The OVRO-LWA has three solar modes that can operate concurrently. These are (1) the beamformer, which creates a high-resolution spectrogram of the solar activity each day, (2) a slow visibility mode that records data in CASA ms format for all 352 antennas and all 3072 frequencies at 10-s cadence, and (3) a fast visibility mode that records data for a 48-antenna subset (generally the outer antennas) and 768 frequencies at 1-s cadence. The recorders that record the data are all activated separately, so it is not guaranteed that data from all three modes are available at any one time. Also, because of the vast data volume most of the recorded data are not saved, but rather are overwritten after a day or so, hence any data that are wanted must be explicitly saved by copying it to another location. Again because of the large volume of data, such copying is too slow to save much data (at least at present), so we can generally save only about an hour of data per day.

Note: This tutorial only describes how to work with the slow visibility data at the moment.

Python Environment

The imaging pipeline is written in Python 3, so in order to use it one must set up a Python 3 environment. These instructions assume you are working in your own home directory on the Pipeline machine at OVRO. First enter the bash shell if you are not already in it. Type echo $0 to see what shell you are in. If that returns something other than -bash, type bash to enter the shell. Next check if you have the line alias loadpyenv3.8='source /home/user/.setenv_pyenv38' in your ~/.bash_aliases file. If not, add it using your favorite editor, then activate it with source ~/.bash_aliases. From there, you can type loadpyenv3.8 to enter the Python 3.8 environment. Finally, from your home folder, type git clone https://github.com/binchensun/ovro-lwa-solar to install the OVRO-LWA code. To test your Python environment, log out and log in again fresh, then type

$> loadpyenv3.8
$> ipython --pylab
import sys
sys.path.append('/home/dgary/ovro-lwa-solar')  # Replace with your own home directory
from ovrolwasolar import solar_pipeline

If that succeeds, you should be ready to proceed.

Where to Find Data

The next step is to find the data you want to work with. You will need some calibration data as well as the solar data for your target date. As of this writing, the existing solar data on Pipeline, is in two separate places: /nas5/ovro-lwa-data (data up to 2023-09-03) and /nas6/ovro-lwa-data (data from 2023-09-18 and later). All of the existing beamformed data (spectrograms) are in /nas5/ovro-lwa-data/beam/beam-data.

This tutorial uses the example of the type II burst on 2023-07-28.

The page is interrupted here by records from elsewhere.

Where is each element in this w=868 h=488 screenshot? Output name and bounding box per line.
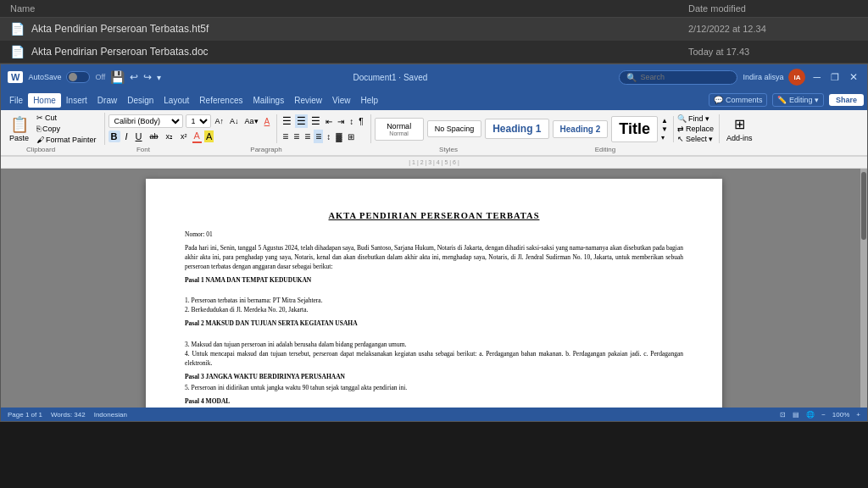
numbering-button[interactable]: ☰ bbox=[295, 114, 308, 128]
file-row-2[interactable]: 📄 Akta Pendirian Perseroan Terbatas.doc … bbox=[0, 41, 868, 64]
toolbar-icon-redo[interactable]: ↪ bbox=[143, 71, 152, 83]
file-icon-2: 📄 bbox=[10, 45, 25, 58]
grow-font-button[interactable]: A↑ bbox=[214, 116, 226, 126]
menu-item-insert[interactable]: Insert bbox=[61, 93, 92, 108]
paste-button[interactable]: 📋 Paste bbox=[6, 114, 32, 144]
menu-item-design[interactable]: Design bbox=[122, 93, 159, 108]
file-row-1[interactable]: 📄 Akta Pendirian Perseroan Terbatas.ht5f… bbox=[0, 18, 868, 41]
copy-button[interactable]: ⎘ Copy bbox=[34, 124, 99, 134]
doc-pasal1-heading: Pasal 1 NAMA DAN TEMPAT KEDUDUKAN bbox=[185, 276, 683, 286]
find-button[interactable]: 🔍 Find ▾ bbox=[677, 114, 714, 123]
sort-button[interactable]: ↕ bbox=[348, 116, 355, 127]
menu-item-layout[interactable]: Layout bbox=[159, 93, 194, 108]
line-spacing-button[interactable]: ↕ bbox=[325, 131, 332, 142]
comments-button[interactable]: 💬 Comments bbox=[709, 93, 767, 107]
style-no-spacing[interactable]: No Spacing bbox=[427, 120, 482, 137]
change-case-button[interactable]: Aa▾ bbox=[243, 116, 260, 126]
focus-mode-button[interactable]: ⊡ bbox=[780, 411, 786, 419]
format-painter-button[interactable]: 🖌 Format Painter bbox=[34, 135, 99, 145]
menu-item-mailings[interactable]: Mailings bbox=[248, 93, 289, 108]
minimize-button[interactable]: ─ bbox=[810, 71, 823, 83]
document-page: AKTA PENDIRIAN PERSEROAN TERBATAS Nomor:… bbox=[146, 179, 722, 408]
styles-group: Normal Normal No Spacing Heading 1 Headi… bbox=[375, 116, 674, 142]
justify-button[interactable]: ≡ bbox=[314, 130, 323, 143]
strikethrough-button[interactable]: ab bbox=[147, 131, 161, 141]
autosave-label: AutoSave bbox=[28, 73, 61, 81]
style-normal[interactable]: Normal Normal bbox=[375, 118, 424, 141]
file-date-1: 2/12/2022 at 12.34 bbox=[688, 24, 858, 34]
document-area[interactable]: AKTA PENDIRIAN PERSEROAN TERBATAS Nomor:… bbox=[1, 169, 867, 408]
file-bar-header: Name Date modified bbox=[0, 0, 868, 18]
zoom-in-button[interactable]: + bbox=[856, 411, 860, 419]
shrink-font-button[interactable]: A↓ bbox=[228, 116, 241, 126]
zoom-out-button[interactable]: − bbox=[821, 411, 826, 419]
style-heading1[interactable]: Heading 1 bbox=[485, 119, 548, 139]
doc-pasal2-heading: Pasal 2 MAKSUD DAN TUJUAN SERTA KEGIATAN… bbox=[185, 319, 683, 329]
doc-pasal2-body: 3. Maksud dan tujuan perseroan ini adala… bbox=[185, 331, 683, 369]
center-button[interactable]: ≡ bbox=[292, 130, 301, 143]
clipboard-label: Clipboard bbox=[6, 146, 75, 153]
close-button[interactable]: ✕ bbox=[847, 71, 860, 83]
search-input[interactable] bbox=[640, 73, 725, 81]
align-right-button[interactable]: ≡ bbox=[303, 130, 312, 143]
font-size-select[interactable]: 11 bbox=[186, 114, 211, 128]
italic-button[interactable]: I bbox=[123, 130, 131, 142]
addins-label: Add-ins bbox=[726, 134, 753, 142]
word-logo: W bbox=[8, 71, 23, 83]
select-button[interactable]: ↖ Select ▾ bbox=[677, 135, 714, 143]
print-layout-button[interactable]: ▤ bbox=[793, 411, 799, 419]
menu-items: File Home Insert Draw Design Layout Refe… bbox=[4, 93, 383, 108]
clear-formatting-button[interactable]: A bbox=[263, 116, 272, 127]
search-box-container[interactable]: 🔍 bbox=[619, 70, 737, 85]
bold-button[interactable]: B bbox=[108, 130, 120, 142]
doc-title: AKTA PENDIRIAN PERSEROAN TERBATAS bbox=[185, 209, 683, 222]
vertical-scrollbar[interactable] bbox=[860, 169, 867, 408]
menu-item-view[interactable]: View bbox=[327, 93, 356, 108]
decrease-indent-button[interactable]: ⇤ bbox=[324, 116, 334, 127]
word-app: W AutoSave Off 💾 ↩ ↪ ▾ Document1 · Saved… bbox=[0, 64, 868, 422]
align-left-button[interactable]: ≡ bbox=[281, 130, 290, 143]
increase-indent-button[interactable]: ⇥ bbox=[336, 116, 346, 127]
col-date-header: Date modified bbox=[688, 3, 858, 14]
styles-scroll-up[interactable]: ▲ ▼ ▾ bbox=[661, 117, 668, 141]
show-hide-button[interactable]: ¶ bbox=[357, 116, 364, 127]
doc-pasal3-heading: Pasal 3 JANGKA WAKTU BERDIRINYA PERUSAHA… bbox=[185, 373, 683, 382]
borders-button[interactable]: ⊞ bbox=[346, 131, 356, 142]
menu-bar: File Home Insert Draw Design Layout Refe… bbox=[1, 90, 867, 110]
style-title[interactable]: Title bbox=[611, 116, 658, 142]
font-color-button[interactable]: A bbox=[192, 130, 202, 143]
highlight-button[interactable]: A bbox=[204, 130, 214, 142]
bullets-button[interactable]: ☰ bbox=[281, 114, 293, 128]
shading-button[interactable]: ▓ bbox=[334, 131, 343, 142]
editing-button[interactable]: ✏️ Editing ▾ bbox=[772, 93, 824, 107]
underline-button[interactable]: U bbox=[133, 130, 145, 142]
restore-button[interactable]: ❐ bbox=[828, 72, 842, 83]
toolbar-icon-save[interactable]: 💾 bbox=[110, 70, 125, 84]
replace-button[interactable]: ⇄ Replace bbox=[677, 125, 714, 133]
cut-button[interactable]: ✂ Cut bbox=[34, 113, 99, 123]
menu-item-file[interactable]: File bbox=[4, 93, 28, 108]
multilevel-button[interactable]: ☰ bbox=[309, 114, 322, 128]
menu-item-draw[interactable]: Draw bbox=[92, 93, 122, 108]
toolbar-icon-undo[interactable]: ↩ bbox=[130, 71, 138, 83]
status-bar-right: ⊡ ▤ 🌐 − 100% + bbox=[780, 411, 860, 419]
style-heading2[interactable]: Heading 2 bbox=[553, 120, 609, 138]
share-button[interactable]: Share bbox=[829, 94, 864, 106]
web-layout-button[interactable]: 🌐 bbox=[806, 411, 815, 419]
user-avatar[interactable]: IA bbox=[788, 69, 805, 86]
doc-intro: Pada hari ini, Senin, tanggal 5 Agustus … bbox=[185, 244, 683, 272]
editing-group: 🔍 Find ▾ ⇄ Replace ↖ Select ▾ bbox=[677, 114, 720, 143]
subscript-button[interactable]: x₂ bbox=[164, 131, 176, 141]
col-name-header: Name bbox=[10, 3, 688, 14]
font-label: Font bbox=[75, 146, 211, 153]
paragraph-group: ☰ ☰ ☰ ⇤ ⇥ ↕ ¶ ≡ ≡ ≡ ≡ ↕ ▓ ⊞ bbox=[281, 114, 370, 143]
toolbar-icon-customise[interactable]: ▾ bbox=[157, 73, 161, 82]
menu-item-review[interactable]: Review bbox=[289, 93, 327, 108]
menu-item-help[interactable]: Help bbox=[355, 93, 383, 108]
menu-item-home[interactable]: Home bbox=[28, 93, 61, 108]
menu-item-references[interactable]: References bbox=[194, 93, 248, 108]
font-family-select[interactable]: Calibri (Body) bbox=[108, 114, 183, 128]
autosave-state: Off bbox=[95, 73, 105, 81]
autosave-toggle[interactable] bbox=[66, 71, 90, 83]
superscript-button[interactable]: x² bbox=[178, 131, 190, 141]
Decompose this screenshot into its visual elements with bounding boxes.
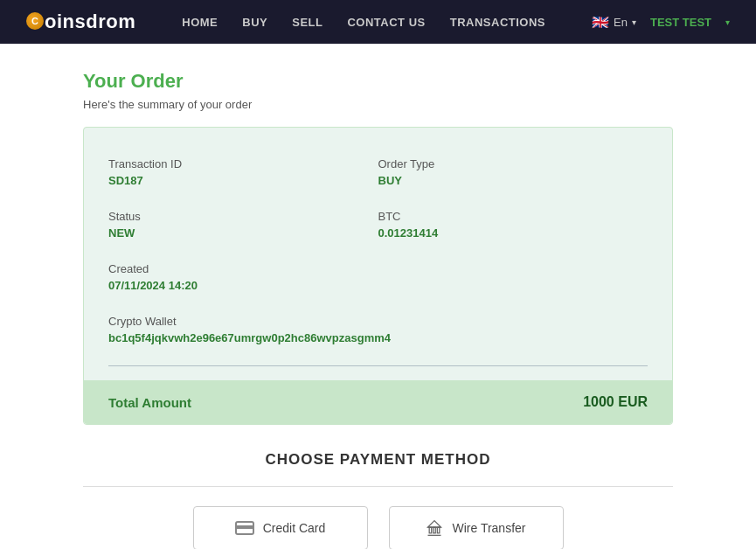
page-title: Your Order [83,70,673,93]
order-details-grid: Transaction ID SD187 Order Type BUY Stat… [108,149,648,358]
nav-transactions-link[interactable]: TRANSACTIONS [450,16,545,29]
main-content: Your Order Here's the summary of your or… [0,44,756,549]
nav-home[interactable]: HOME [182,15,218,29]
order-summary-box: Transaction ID SD187 Order Type BUY Stat… [83,127,673,425]
btc-field: BTC 0.01231414 [378,201,648,254]
btc-label: BTC [378,210,648,223]
nav-buy[interactable]: BUY [242,15,267,29]
created-field: Created 07/11/2024 14:20 [108,254,378,306]
page-subtitle: Here's the summary of your order [83,98,673,111]
svg-rect-5 [438,527,440,533]
total-value: 1000 EUR [583,394,648,410]
order-divider [108,365,648,366]
credit-card-button[interactable]: Credit Card [193,506,368,549]
order-type-label: Order Type [378,157,648,170]
credit-card-icon [235,521,254,535]
payment-methods-container: Credit Card Wire Transfer [83,506,673,549]
bank-icon [426,519,443,537]
svg-rect-3 [430,527,433,533]
transaction-id-field: Transaction ID SD187 [108,149,378,201]
language-selector[interactable]: 🇬🇧 En ▾ [592,14,636,31]
logo-coin-icon [26,12,44,30]
wallet-value: bc1q5f4jqkvwh2e96e67umrgw0p2hc86wvpzasgm… [108,331,648,344]
navbar: oinsdrom HOME BUY SELL CONTACT US TRANSA… [0,0,756,44]
total-label: Total Amount [108,395,191,410]
btc-value: 0.01231414 [378,226,648,240]
status-value: NEW [108,226,378,240]
nav-sell[interactable]: SELL [292,15,323,29]
order-type-value: BUY [378,174,648,187]
nav-transactions[interactable]: TRANSACTIONS [450,15,545,29]
payment-divider [83,486,673,487]
user-name-label[interactable]: TEST TEST [650,16,711,29]
language-label: En [614,16,628,29]
logo[interactable]: oinsdrom [26,10,135,33]
payment-section: CHOOSE PAYMENT METHOD Credit Card Wire T… [83,451,673,549]
created-label: Created [108,262,378,275]
wire-transfer-button[interactable]: Wire Transfer [389,506,564,549]
nav-contact-link[interactable]: CONTACT US [347,16,425,29]
user-menu-chevron-icon[interactable]: ▾ [725,17,730,27]
flag-icon: 🇬🇧 [592,14,609,31]
nav-buy-link[interactable]: BUY [242,16,267,29]
transaction-id-label: Transaction ID [108,157,378,170]
language-chevron-icon: ▾ [632,17,636,27]
nav-sell-link[interactable]: SELL [292,16,323,29]
wallet-label: Crypto Wallet [108,315,648,328]
credit-card-label: Credit Card [263,521,326,535]
empty-field [378,254,648,306]
nav-home-link[interactable]: HOME [182,16,218,29]
navbar-right: 🇬🇧 En ▾ TEST TEST ▾ [592,14,730,31]
status-label: Status [108,210,378,223]
transaction-id-value: SD187 [108,174,378,187]
svg-marker-2 [428,521,441,528]
status-field: Status NEW [108,201,378,254]
logo-text: oinsdrom [45,10,135,33]
wire-transfer-label: Wire Transfer [452,521,525,535]
nav-links: HOME BUY SELL CONTACT US TRANSACTIONS [182,15,545,29]
nav-contact[interactable]: CONTACT US [347,15,425,29]
wallet-field: Crypto Wallet bc1q5f4jqkvwh2e96e67umrgw0… [108,306,648,358]
order-type-field: Order Type BUY [378,149,648,201]
created-value: 07/11/2024 14:20 [108,279,378,292]
svg-rect-4 [433,527,436,533]
total-row: Total Amount 1000 EUR [84,380,672,424]
payment-section-title: CHOOSE PAYMENT METHOD [83,451,673,469]
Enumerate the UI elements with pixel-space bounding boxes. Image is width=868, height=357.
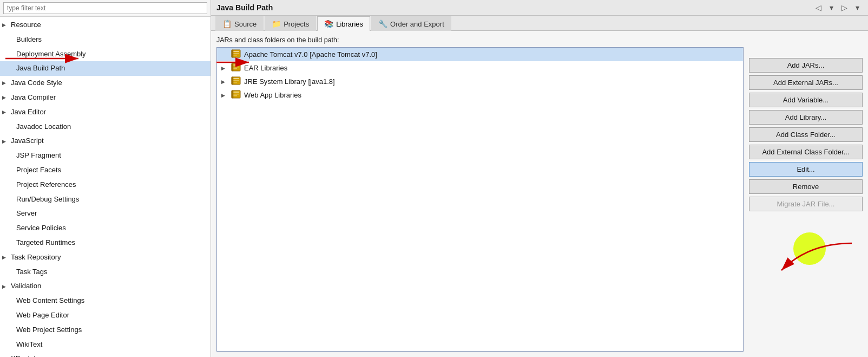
sidebar-item-label: JavaScript bbox=[11, 135, 44, 147]
sidebar-item-jsp-fragment[interactable]: JSP Fragment bbox=[0, 148, 211, 163]
tab-order-and-export[interactable]: 🔧Order and Export bbox=[371, 16, 451, 31]
forward-icon[interactable]: ▷ bbox=[839, 2, 850, 13]
expand-arrow-icon: ▶ bbox=[2, 254, 10, 261]
lib-item-0[interactable]: Apache Tomcat v7.0 [Apache Tomcat v7.0] bbox=[217, 48, 743, 61]
sidebar-item-label: Deployment Assembly bbox=[16, 49, 86, 60]
content-area: JARs and class folders on the build path… bbox=[211, 31, 868, 357]
tab-projects[interactable]: 📁Projects bbox=[265, 16, 316, 31]
sidebar-item-server[interactable]: Server bbox=[0, 206, 211, 221]
sidebar-item-wikitext[interactable]: WikiText bbox=[0, 337, 211, 352]
sidebar-item-rundebug-settings[interactable]: Run/Debug Settings bbox=[0, 192, 211, 207]
svg-rect-2 bbox=[233, 53, 239, 54]
sidebar-item-web-content-settings[interactable]: Web Content Settings bbox=[0, 294, 211, 308]
tab-label: Projects bbox=[284, 20, 309, 28]
sidebar-item-label: Task Repository bbox=[11, 252, 61, 263]
svg-rect-12 bbox=[233, 80, 239, 81]
tab-source[interactable]: 📋Source bbox=[215, 16, 264, 31]
filter-input[interactable] bbox=[3, 2, 207, 14]
sidebar-item-label: Java Compiler bbox=[11, 92, 56, 103]
sidebar-item-label: Targeted Runtimes bbox=[16, 237, 75, 249]
lib-expand-arrow: ▶ bbox=[221, 66, 228, 71]
sidebar-item-java-build-path[interactable]: Java Build Path bbox=[0, 61, 211, 76]
projects-tab-icon: 📁 bbox=[272, 20, 281, 28]
lib-item-2[interactable]: ▶ JRE System Library [java1.8] bbox=[217, 75, 743, 88]
lib-item-1[interactable]: ▶ EAR Libraries bbox=[217, 61, 743, 75]
panel-toolbar: ◁ ▾ ▷ ▾ bbox=[813, 2, 863, 13]
sidebar-item-label: WikiText bbox=[16, 339, 42, 350]
sidebar-item-task-repository[interactable]: ▶Task Repository bbox=[0, 250, 211, 265]
sidebar: ▶ResourceBuildersDeployment AssemblyJava… bbox=[0, 0, 211, 357]
svg-rect-17 bbox=[233, 94, 239, 95]
sidebar-item-label: Java Code Style bbox=[11, 77, 62, 89]
buttons-panel: Add JARs...Add External JARs...Add Varia… bbox=[749, 47, 863, 352]
sidebar-item-java-editor[interactable]: ▶Java Editor bbox=[0, 105, 211, 120]
svg-rect-4 bbox=[232, 50, 233, 57]
sidebar-item-javadoc-location[interactable]: Javadoc Location bbox=[0, 120, 211, 134]
sidebar-item-label: Web Content Settings bbox=[16, 295, 84, 307]
libraries-tab-icon: 📚 bbox=[324, 20, 333, 28]
add-jars-button[interactable]: Add JARs... bbox=[749, 58, 863, 73]
lib-item-label: Web App Libraries bbox=[244, 91, 301, 99]
svg-rect-1 bbox=[233, 51, 239, 52]
remove-button[interactable]: Remove bbox=[749, 179, 863, 194]
sidebar-item-web-project-settings[interactable]: Web Project Settings bbox=[0, 323, 211, 337]
source-tab-icon: 📋 bbox=[222, 20, 232, 28]
lib-expand-arrow: ▶ bbox=[221, 93, 228, 98]
add-variable-button[interactable]: Add Variable... bbox=[749, 93, 863, 107]
lib-item-label: EAR Libraries bbox=[244, 64, 287, 72]
down-icon[interactable]: ▾ bbox=[826, 2, 837, 13]
lib-item-3[interactable]: ▶ Web App Libraries bbox=[217, 88, 743, 102]
library-list: Apache Tomcat v7.0 [Apache Tomcat v7.0]▶… bbox=[216, 47, 744, 352]
expand-arrow-icon: ▶ bbox=[2, 79, 10, 87]
sidebar-item-label: Web Page Editor bbox=[16, 310, 69, 321]
sidebar-item-validation[interactable]: ▶Validation bbox=[0, 279, 211, 294]
expand-arrow-icon: ▶ bbox=[2, 355, 10, 357]
svg-rect-16 bbox=[233, 92, 239, 93]
add-external-class-folder-button[interactable]: Add External Class Folder... bbox=[749, 145, 863, 159]
sidebar-item-xdoclet[interactable]: ▶XDoclet bbox=[0, 352, 211, 357]
sidebar-item-web-page-editor[interactable]: Web Page Editor bbox=[0, 308, 211, 323]
build-path-description: JARs and class folders on the build path… bbox=[216, 36, 863, 44]
back-icon[interactable]: ◁ bbox=[813, 2, 824, 13]
menu-icon[interactable]: ▾ bbox=[852, 2, 863, 13]
add-external-jars-button[interactable]: Add External JARs... bbox=[749, 75, 863, 90]
sidebar-item-label: Run/Debug Settings bbox=[16, 194, 79, 205]
lib-item-label: JRE System Library [java1.8] bbox=[244, 77, 335, 86]
sidebar-item-javascript[interactable]: ▶JavaScript bbox=[0, 134, 211, 148]
sidebar-item-java-code-style[interactable]: ▶Java Code Style bbox=[0, 76, 211, 90]
sidebar-item-task-tags[interactable]: Task Tags bbox=[0, 265, 211, 280]
panel-title: Java Build Path bbox=[216, 3, 273, 12]
sidebar-item-label: XDoclet bbox=[11, 353, 36, 357]
sidebar-item-service-policies[interactable]: Service Policies bbox=[0, 221, 211, 236]
sidebar-item-label: Resource bbox=[11, 20, 41, 31]
svg-rect-14 bbox=[232, 77, 233, 85]
library-list-container: Apache Tomcat v7.0 [Apache Tomcat v7.0]▶… bbox=[216, 47, 744, 352]
sidebar-item-label: Validation bbox=[11, 281, 41, 292]
expand-arrow-icon: ▶ bbox=[2, 283, 10, 290]
svg-rect-6 bbox=[233, 64, 239, 66]
book-icon bbox=[231, 76, 241, 87]
expand-arrow-icon: ▶ bbox=[2, 108, 10, 116]
sidebar-item-targeted-runtimes[interactable]: Targeted Runtimes bbox=[0, 236, 211, 250]
expand-arrow-icon: ▶ bbox=[2, 138, 10, 145]
sidebar-item-label: Builders bbox=[16, 34, 42, 46]
add-library-button[interactable]: Add Library... bbox=[749, 110, 863, 125]
sidebar-item-project-references[interactable]: Project References bbox=[0, 178, 211, 192]
tab-label: Source bbox=[234, 20, 257, 28]
panel-header: Java Build Path ◁ ▾ ▷ ▾ bbox=[211, 0, 868, 16]
sidebar-list: ▶ResourceBuildersDeployment AssemblyJava… bbox=[0, 17, 211, 357]
svg-rect-11 bbox=[233, 78, 239, 79]
sidebar-item-java-compiler[interactable]: ▶Java Compiler bbox=[0, 90, 211, 105]
sidebar-item-project-facets[interactable]: Project Facets bbox=[0, 163, 211, 178]
lib-expand-arrow: ▶ bbox=[221, 79, 228, 85]
order and export-tab-icon: 🔧 bbox=[378, 20, 387, 28]
sidebar-item-builders[interactable]: Builders bbox=[0, 33, 211, 47]
edit-button[interactable]: Edit... bbox=[749, 162, 863, 177]
sidebar-item-resource[interactable]: ▶Resource bbox=[0, 18, 211, 33]
sidebar-item-label: Task Tags bbox=[16, 267, 48, 278]
book-icon bbox=[231, 49, 241, 60]
add-class-folder-button[interactable]: Add Class Folder... bbox=[749, 127, 863, 142]
filter-container bbox=[0, 0, 211, 17]
tab-libraries[interactable]: 📚Libraries bbox=[317, 16, 370, 31]
sidebar-item-deployment-assembly[interactable]: Deployment Assembly bbox=[0, 47, 211, 62]
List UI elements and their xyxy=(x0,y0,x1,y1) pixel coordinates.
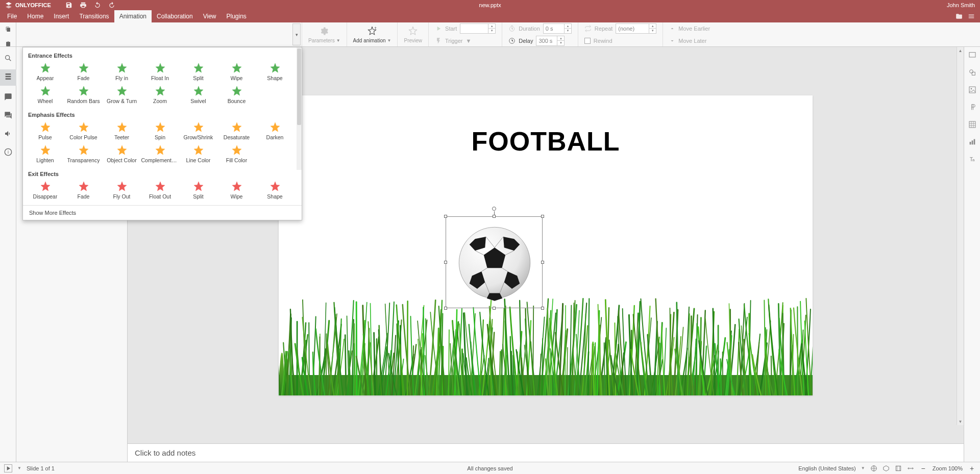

Examining the Spectrogram for Your Date

It is good practice to examine the spectrogram for your date/time, to guide your selection of frequencies and times to use for imaging. You can check the folders and subfolders in /nas5/ovro-lwa-data/beam/beam-data to see what files exist. Note that the filenames have the Modified Julian Data (mjd) followed by hours, minutes, seconds in the format <mjdday>.<hh><mm><ss>?????????? where the ? indicate more digits of the fraction of a second. The type II burst we are interested in started around 15:43 UT on 2023 July 28, which is MJD 060154, so the file we want is /nas5/ovro-lwa-data/beam/beam-data/202307/beam20230728/060153_152717110834334d2be, which starts at 15:27:17 UT. Generally these files contain 30 min of data. The type II continues into the next file, which is 060153_1558172229518804396.

To read and display this file, in iPython type

2023 July 28 Type II event spectrogram
import sys     # If not already loaded
sys.path.append('/nas5/ovro-lwa-data/beam/software/')
from lwa import lwa_read, lwa_plot
datadir = '/nas5/ovro-lwa-data/beam/beam-data/202307/beam20230728/'
data = lwa_read(datadir+'060153_152717110834334d2be', stokes='IV', timebin=1, freqbin=4)
lwa_plot(data, vmax=15000,vmin=10)

which defaults to log-scaled amplitudes and viridis color table for stokes I and linear-scaled amplitudes and grayscale for stokes V, as shown at left. You can examine lwa_plot? for more options.


Calibration and Imaging Script

The script below assumes some previous setup. First, a "home" directory needs to be created and the script must be run from that directory. Because of the large amount of disk space required, create your "home" directory on /data1. Mine is /data1/dgary/OVRO-LWA/20230728_workdir. Before running the script, you'll need to change the 7 lines indicated with the ***Change comments.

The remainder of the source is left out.